Sin embargo, me preocupa Clara. Siento que he fallado en mi deber de protegerla. Mi madre, quien en el fondo siempre supo que no estaría con nosotros el tiempo suficiente, me hizo jurar que la cuidaría, que evitaría a toda costa que esa sombra la llevara con ella.
Lleva 364 días encerrada, y si bien no ha sido feliz, los primeros días pensé que al menos estaba segura. Si supieran con qué cuidado la he alejado de todo lo que pudiera hacerle daño, entenderían cuánto lamento verla tan triste, tan distante, tan apagada como una flor marchita.
La he mantenido aislada, sin posibilidad de ninguna fuga, ningún incendio, en un lugar donde ni la luz puede lastimarla, donde la muerte no puede mandarla a llamar, lejos de todo y de todos por la única razón de que no confío en nadie más.

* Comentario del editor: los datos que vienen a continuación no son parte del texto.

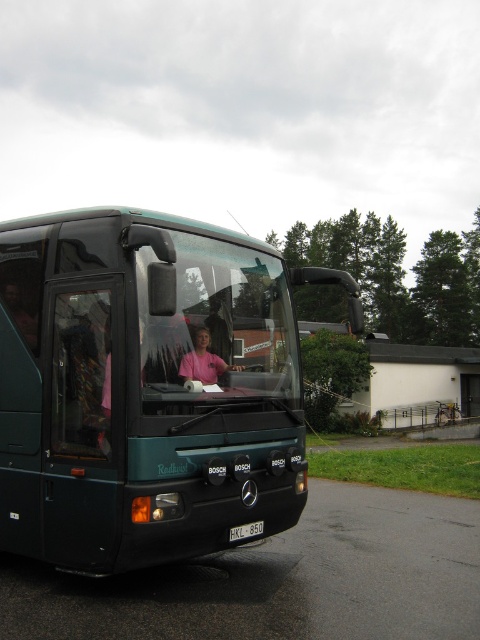 Question: Can you confirm if metallic green bus at center is thinner than pink matte shirt at center?

Choices:
 (A) yes
 (B) no

Answer: (B)

Question: Which of the following is the closest to the observer?

Choices:
 (A) black plastic license plate at center
 (B) metallic green bus at center
 (C) pink matte shirt at center

Answer: (B)

Question: Is pink matte shirt at center positioned before black plastic license plate at center?

Choices:
 (A) no
 (B) yes

Answer: (B)

Question: Is metallic green bus at center smaller than black plastic license plate at center?

Choices:
 (A) yes
 (B) no

Answer: (B)

Question: Which point appears farthest from the camera in this image?

Choices:
 (A) (237, 536)
 (B) (213, 376)

Answer: (B)

Question: Which point is closer to the camera taking this photo?

Choices:
 (A) (249, 525)
 (B) (183, 364)
 (C) (120, 396)

Answer: (C) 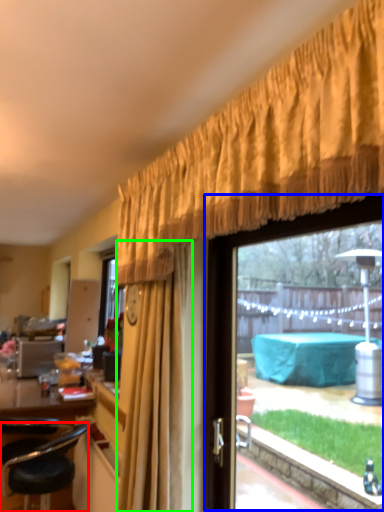 Question: Which object is the closest to the chair (highlighted by a red box)? Choose among these: window (highlighted by a blue box) or curtain (highlighted by a green box).

Choices:
 (A) window
 (B) curtain

Answer: (B) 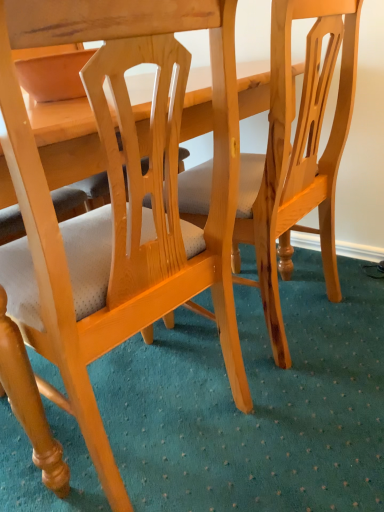 This screenshot has height=512, width=384. I want to click on free space underneath light brown wood chair at center, which is counted as the second chair, starting from the left (from a real-world perspective), so click(303, 320). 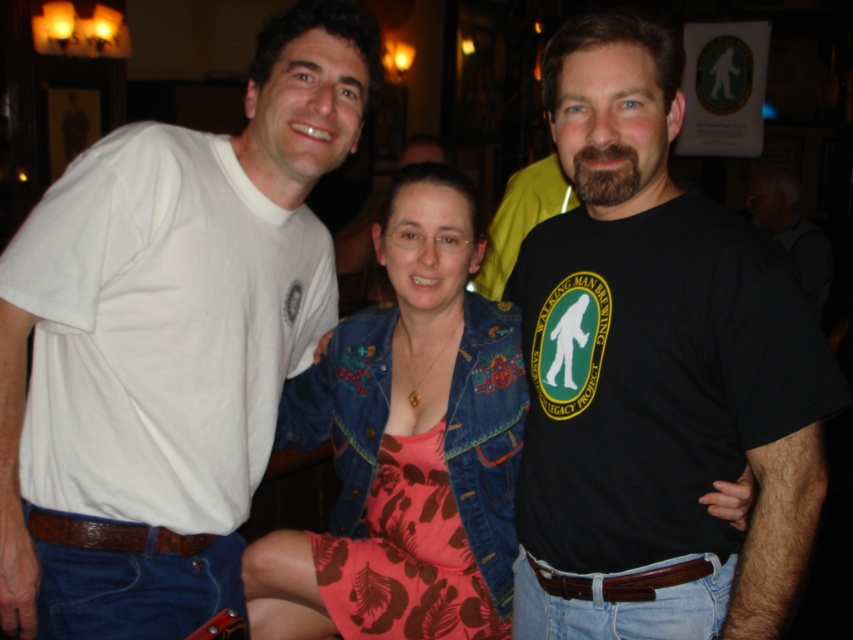 Who is taller, denim jacket at center or brown leather belt at lower center?

denim jacket at center is taller.

Which is in front, point (431, 493) or point (575, 582)?

Point (575, 582)

What do you see at coordinates (405, 445) in the screenshot? This screenshot has height=640, width=853. I see `denim jacket at center` at bounding box center [405, 445].

Where is `denim jacket at center`? This screenshot has width=853, height=640. denim jacket at center is located at coordinates (405, 445).

Is white t-shirt at left positioned in front of brown leather belt at lower center?

Yes, it is.

Which is behind, point (258, 54) or point (676, 582)?

The point (258, 54) is more distant.

In order to click on white t-shirt at left in this screenshot , I will do `click(169, 336)`.

Is black cotton t-shirt at center further to the viewer compared to brown leather belt at lower left?

That is False.

Is point (556, 317) positioned before point (119, 525)?

No, it is not.

Identify the location of black cotton t-shirt at center. (654, 374). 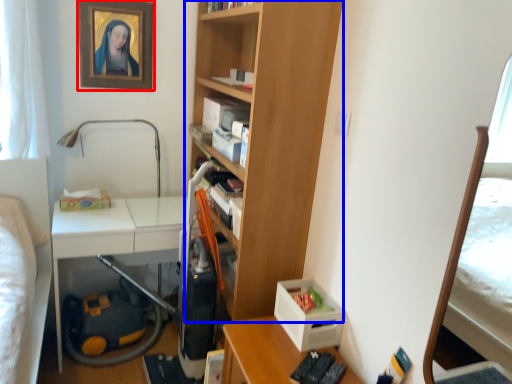 Question: Which object appears farthest to the camera in this image, picture frame (highlighted by a red box) or bookcase (highlighted by a blue box)?

Choices:
 (A) picture frame
 (B) bookcase

Answer: (A) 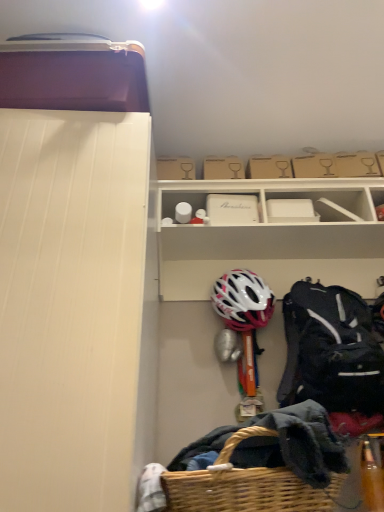 The image size is (384, 512). Identify the location of woven brown picnic basket at lower center. (246, 485).

Where is `black synthetic backpack at right`? black synthetic backpack at right is located at coordinates (331, 350).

Si alguien pudiera ver con qué delicadeza preparé la casa. Con qué ilusión convertí aquel sótano en una habitación en la que pudiera vivir tranquila, ser feliz. Cuánto empeño puse en cubrir cada esquina, cada ventana. En hacer de aquel espacio un lugar donde ni un rayo de sol, donde ningún sonido pudiera perturbarla. Nadie sería capaz de culparme si ha pasado lo que más temo.
Hoy es la última noche de sus veintinueve años y he tomado un avión lo más lejos posible. Quisiera pensar que ha valido la pena, pensar que he logrado salvarla, pero tengo miedo de abrir la puerta.